━━━ DATASET

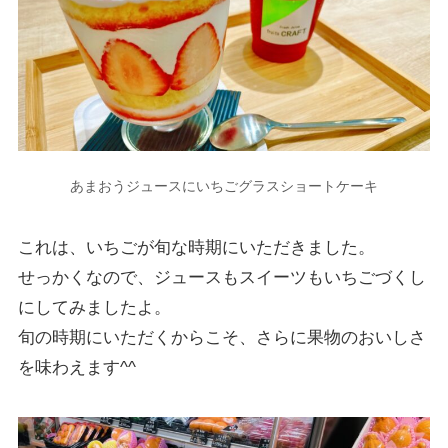
あまおうジュースにいちごグラスショートケーキ
これは、いちごが旬な時期にいただきました。
せっかくなので、ジュースもスイーツもいちごづくし
にしてみましたよ。
旬の時期にいただくからこそ、さらに果物のおいしさ
を味わえます^^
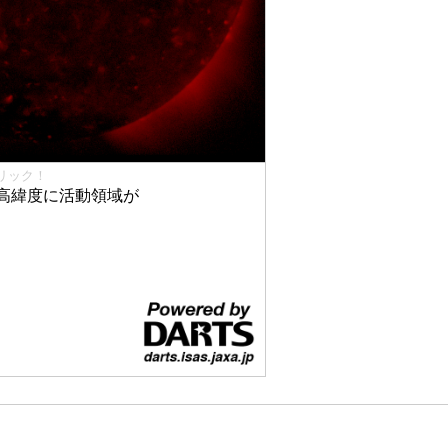
リック！
高緯度に活動領域が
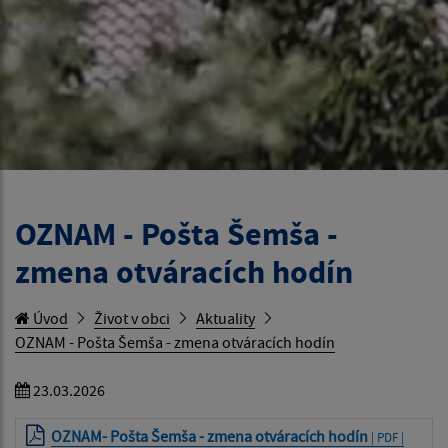
OZNAM - Pošta Šemša -
zmena otváracích hodín
Úvod
Život v obci
Aktuality
OZNAM - Pošta Šemša - zmena otváracích hodín
23.03.2026
OZNAM- Pošta Šemša - zmena otváracích hodín
| PDF |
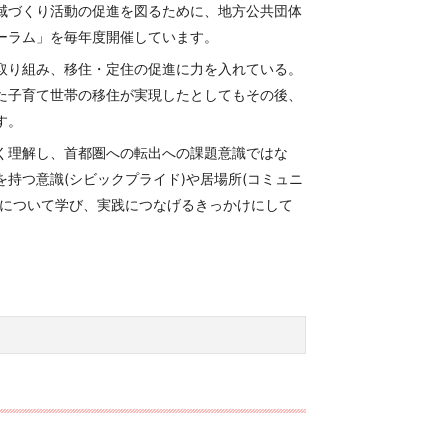
域づくり活動の促進を図るために、地方公共団体
ーラム」を毎年度開催しています。
取り組み、移住・定住の促進に力を入れている。
た子育て世帯の移住が実現したとしてもその後、
す。
く理解し、首都圏への転出への課題意識ではな
持つ意識(シビックプライド)や居場所(コミュニ
どについて学び、実践につなげるきっかけにして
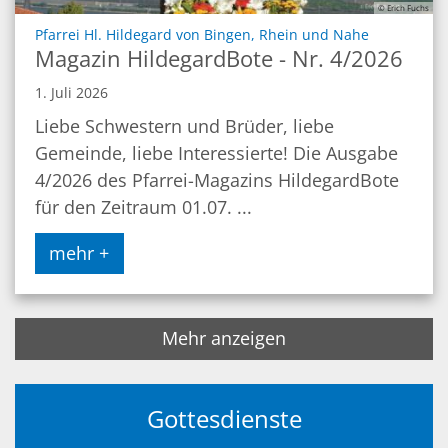
© Erich Fuchs
:
Pfarrei Hl. Hildegard von Bingen, Rhein und Nahe
Magazin HildegardBote - Nr. 4/2026
1. Juli 2026
Liebe Schwestern und Brüder, liebe
Gemeinde, liebe Interessierte! Die Ausgabe
4/2026 des Pfarrei-Magazins HildegardBote
für den Zeitraum 01.07. ...
mehr +
Mehr anzeigen
Gottesdienste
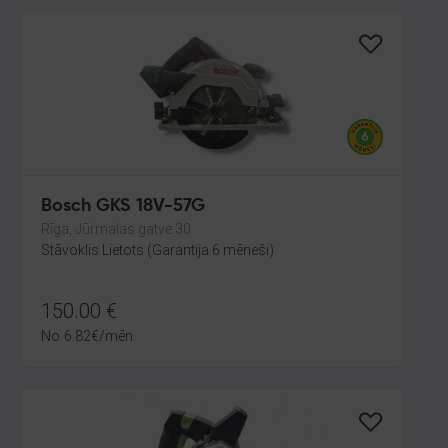
Bosch GKS 18V-57G
Rīga, Jūrmalas gatve 30
Stāvoklis Lietots (Garantija 6 mēneši)
150.00
€
No
6.82
€
/mēn.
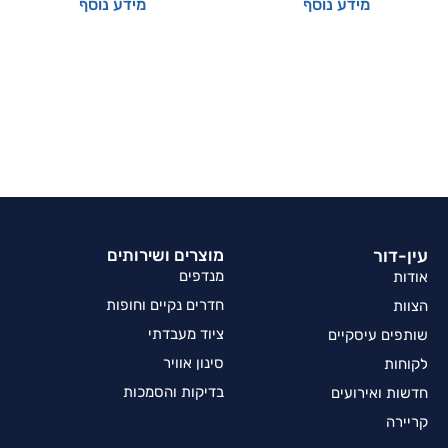
מידע נוסף
מידע נוסף
עין-דור
מוצרים ושירותים
מנדפים
אודות
חדרים נקיים וחופות
הצוות
ציוד מעבדתי
שותפים עיסקיים
סינון אוויר
לקוחות
בדיקות והסמכות
חדשות ואירועים
קריירה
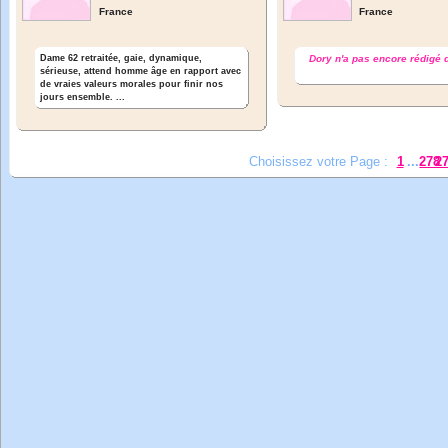
France
France
Dame 62 retraitée, gaie, dynamique,
Dory n'a pas encore rédigé
sérieuse, attend homme âge en rapport avec
de vraies valeurs morales pour finir nos
jours ensemble. ...
Choisissez votre Page :
1
...
278
2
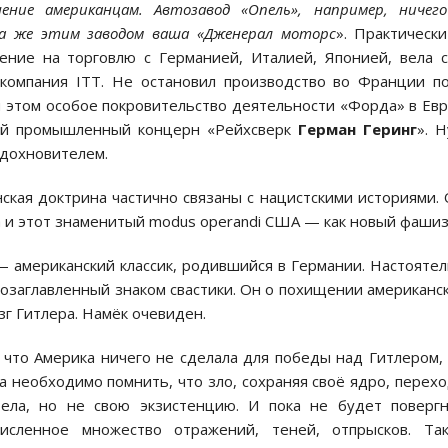
ение американцам. Автозавод «Опель», например, ничег
ела же этим заводом ваша «Дженерал моторс
». Практическ
ение на торговлю с Германией, Италией, Японией, вела 
 компания ITT. Не остановил производство во Франции п
и этом особое покровительство деятельности «Форда» в Ев
ший промышленный концерн «Рейхсверк
Герман Геринг
». Н
дохновителем.
ская доктрина частично связаны с нацистскими историями.
 и этот знаменитый modus operandi США — как новый фашиз
 американский классик, родившийся в Германии. Настояте
озаглавленный знаком свастики. Он о похищении американс
зг Гитлера. Намёк очевиден.
 что Америка ничего не сделала для победы над Гитлером,
да необходимо помнить, что зло, сохраняя своё ядро, перех
ела, но не свою экзистенцию. И пока не будет повергн
исленное множество отражений, теней, отпрысков. Так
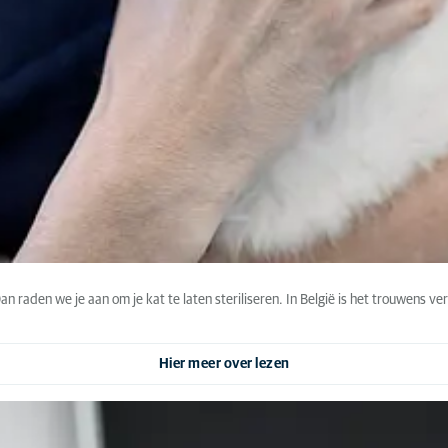
an raden we je aan om je kat te laten steriliseren. In België is het trouwens verp
Hier meer over lezen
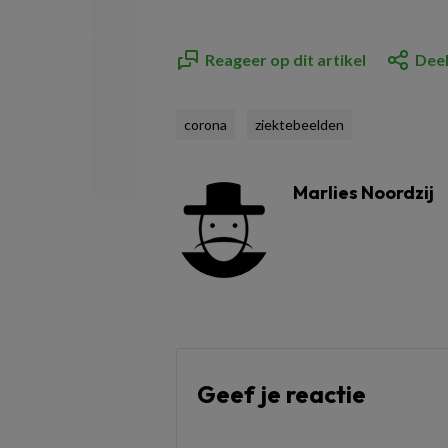
Reageer op dit artikel
Deel
corona
ziektebeelden
Marlies Noordzij
Geef je reactie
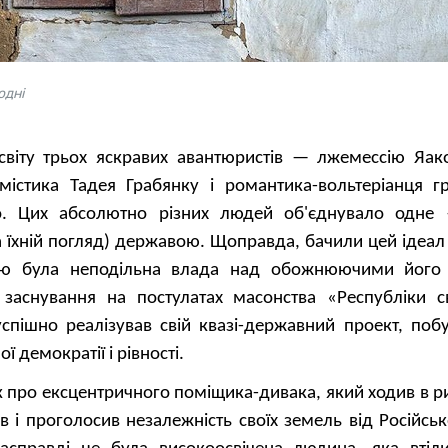
одні
світу трьох яскравих авантюристів — лжемессію Яак
містика Тадея Грабянку і романтика-вольтеріанця гр
о. Цих абсолютно різних людей об'єднувало одне
 їхній погляд) державою. Щоправда, бачили цей ідеал
ю була неподільна влада над обожнюючими його 
заснування на постулатах масонства «Республіки св
спішно реалізував свій квазі-державний проект, поб
ї демократії і рівності.
 про ексцентричного поміщика-дивака, який ходив в ри
в і проголосив незалежність своїх земель від Російськ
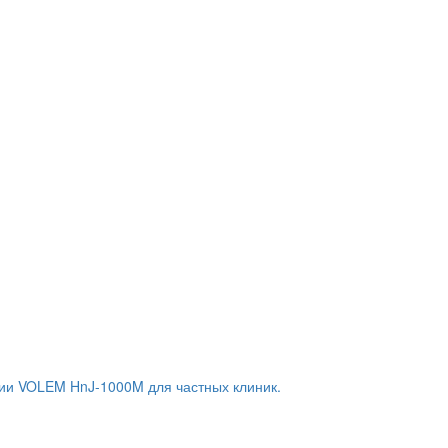
ии VOLEM HnJ-1000M для частных клиник.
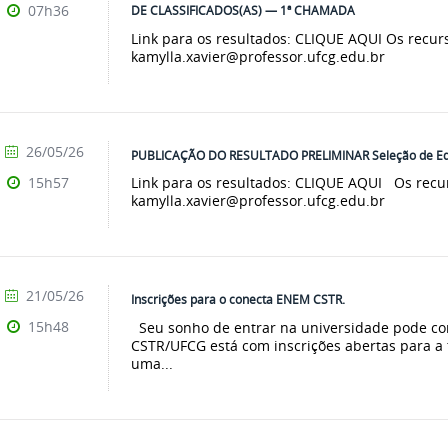
07h36
DE CLASSIFICADOS(AS) — 1ª CHAMADA
Link para os resultados: CLIQUE AQUI Os recur
kamylla.xavier@professor.ufcg.edu.br
26/05/26
PUBLICAÇÃO DO RESULTADO PRELIMINAR Seleção de Ed
15h57
Link para os resultados: CLIQUE AQUI Os recu
kamylla.xavier@professor.ufcg.edu.br
21/05/26
Inscrições para o conecta ENEM CSTR.
15h48
Seu sonho de entrar na universidade pode c
CSTR/UFCG está com inscrições abertas para a 
uma...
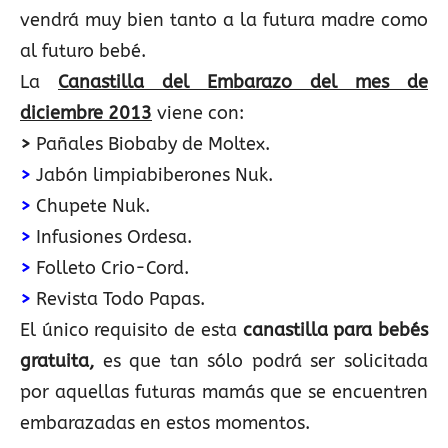
vendrá muy bien tanto a la futura madre como
al futuro bebé.
La
Canastilla del Embarazo del mes de
diciembre 2013
viene con:
>
Pañales Biobaby de Moltex.
>
Jabón limpiabiberones Nuk.
>
Chupete Nuk.
>
Infusiones Ordesa.
>
Folleto Crio-Cord.
>
Revista Todo Papas.
El único requisito de esta
canastilla para bebés
gratuita,
es que tan sólo podrá ser solicitada
por aquellas futuras mamás que se encuentren
embarazadas en estos momentos.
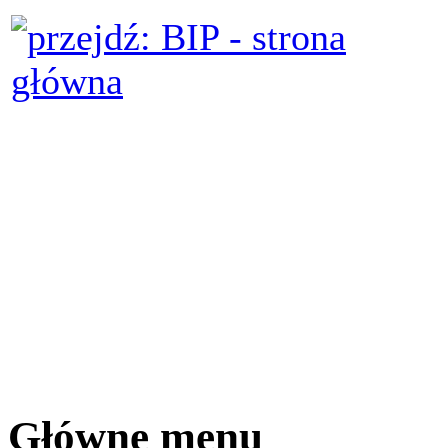
Główne menu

━━━━━━

» **WHAT IS NEEDED**
What lines in the material above contain the word "resultados"? Copy them out.

» **TASK OUTPUT**
Link para os resultados: CLIQUE AQUI Os recur
Link para os resultados: CLIQUE AQUI Os recu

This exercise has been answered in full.